This is something I wrote back in 2006 🙂
A few weeks ago I had something come to me in a vision and take away something very precious and dear to me. I was crushed and very upset to the point of actually crying. This reaper of death came right up to me and took my dreams! Yes .. that’s what I said.. believe it or not! I saw him coming toward me and froze, not really in fear, more in confusion of why it was he was coming towards ME!!!!!!!! To my surprise he took away my dreams, and for anyone who knows me or reads any of my blogs, you will know how very important my dreams are to me. My dreams take me to the many places I can’t go in physical form. They take me to the arms of the one I love, they teach me the many lessons of life, they calm my fears and give me hope, they show me new paths and they help me to grow.
I wondered for a long time what it was that I had done that was so bad that I deserved such a thing as to have my dreams taken away. Each night I would try my best to dream and nothing. Nothing at all would come to me. My dreams were truly gone. What was I to do? I tried everything I knew to get my dreams to come back to me and I worked on being an even better person. I worked on more of my inner self, hoping it would be enough and that I would finally deserve or earn my dreams back… but no… nothing.
Then one night… I was sick and tired of not having my dreams!! I went off to where I knew the reaper would be that held my dreams… the shadow lands… that place … that very dark place that most fear. I overcame my own fear of that place for I learned that we must have such a place to have balance… light and dark… good and bad… for if everything was light or good.. how would we recognize the dark or the bad .. simply we wouldn’t. We’d know nothing different, everything would be exactly the same… just as to know great happiness you must first know great sorrow.

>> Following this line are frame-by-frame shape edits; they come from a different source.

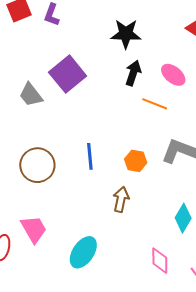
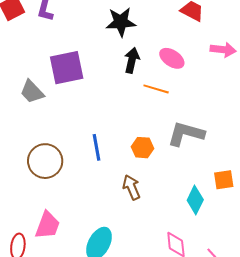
purple square: (68, 74) -> (67, 68), turned 33
brown arrow: (121, 199) -> (131, 187), turned -30
pink trapezoid: (34, 229) -> (47, 225), turned 56

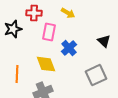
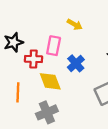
red cross: (34, 13) -> (34, 59), moved

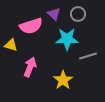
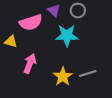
gray line: (88, 56) -> (88, 73), moved

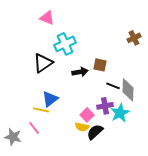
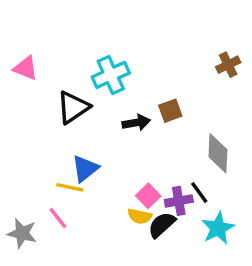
pink triangle: (47, 18) -> (26, 68), moved
brown square: (100, 65) -> (170, 111), turned -32
black line: (113, 86) -> (199, 192), moved, turned 32
purple cross: (105, 106) -> (179, 201), moved
cyan star: (120, 113) -> (218, 228), moved

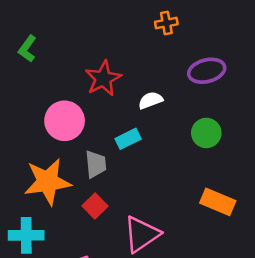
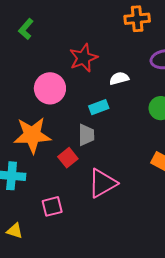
orange cross: (166, 23) -> (137, 19), size x1.4
gray trapezoid: (96, 164) -> (86, 135), moved

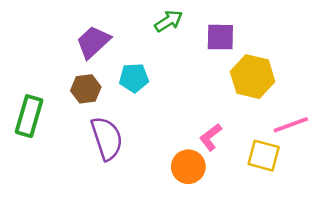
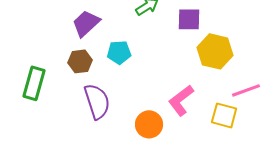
pink L-shape: (211, 137) -> (181, 100), size x1.4
orange circle: (188, 167) -> (149, 124), moved

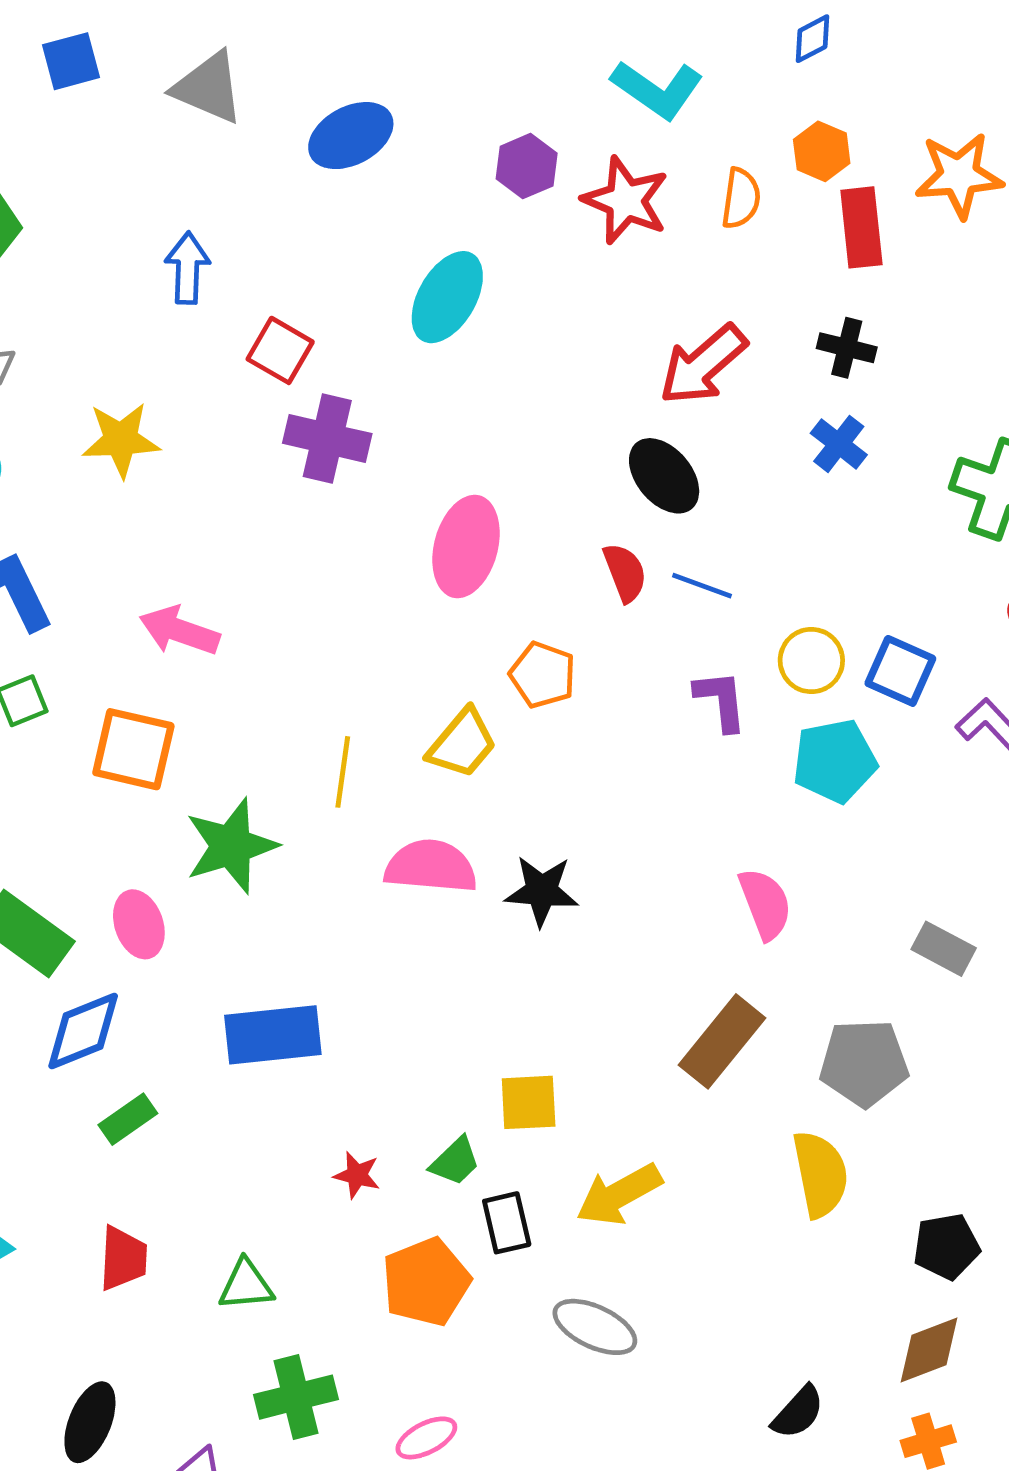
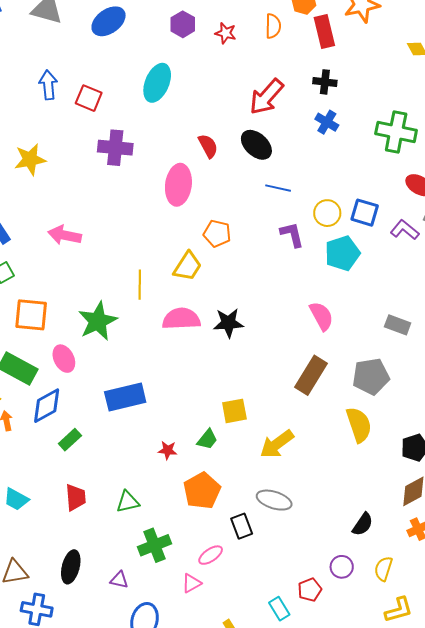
red star: (626, 200) -> (226, 33), size x0.6
red square: (280, 350) -> (89, 98), moved
red semicircle: (625, 573) -> (208, 146), moved
orange square: (133, 749) -> (31, 315), moved
black rectangle: (507, 1223) -> (242, 526), moved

So I went to the shadow lands and searched out the reaper. I found him with my dreams right there hanging around his neck as if it were nothing but a charm .. hmmmp! So I walked right up to him… looked right into the darkness of his face and those soulless eyes and took back what was mine! I then dealt with him and let him know that there would not ever be another thing he would be allowed to take from me. I was taking back control of my own life and no longer allowing others to take away anything what was special or dear to me.
At first I hadn’t given much thought after I dealt with the reaper of why he took my dreams in the first place. I simply thought he did it just because he could… because that’s the type of spirit he was.
But today for some odd reason.. driving home from work … it dawned on me. The reaper was not actually the “Real” reaper of death… just designed to represent that to create fear and to be able to get my dreams from me that much easier. It worked… it was all a test … and the whole time I had it inside myself to get my dreams back at any time. I just didn’t know it.
If you want something bad enough, then you must take “ACTION” to keep it or get it back. You must be willing and ready to “FIGHT” for what you love, what you believe in and what you want. The reaper came to me and I did nothing. I didn’t fight… I didn’t chase after him… I didn’t protect myself… I did nothing but watch as he took away my dreams and then left with them. All I did was think about it … over and over and over … I let it consume my thoughts .. and mostly only thought about why is it I wasn’t worthy of keeping my own dreams or what had I done that was so wrong. It wasn’t about that at all. It was just a lesson to teach me to stop allowing others to take from me. Stop allowing pieces of myself to be given to those who did not deserve them and to fight for the things I hold dear. Leaving myself open is and can be damaging because not everyone or thing is honest and trust worthy. Many are out to cause harm… intentional or not. I must guard myself and those I love. I must pay more attention to my surroundings and make sure the things that are special to me don’t slip away .. or worse yet taken.
I thank who ever sent the reaper to take my dreams … it was a very valuable lesson .. and I shall forever hold on to this lesson and live by it!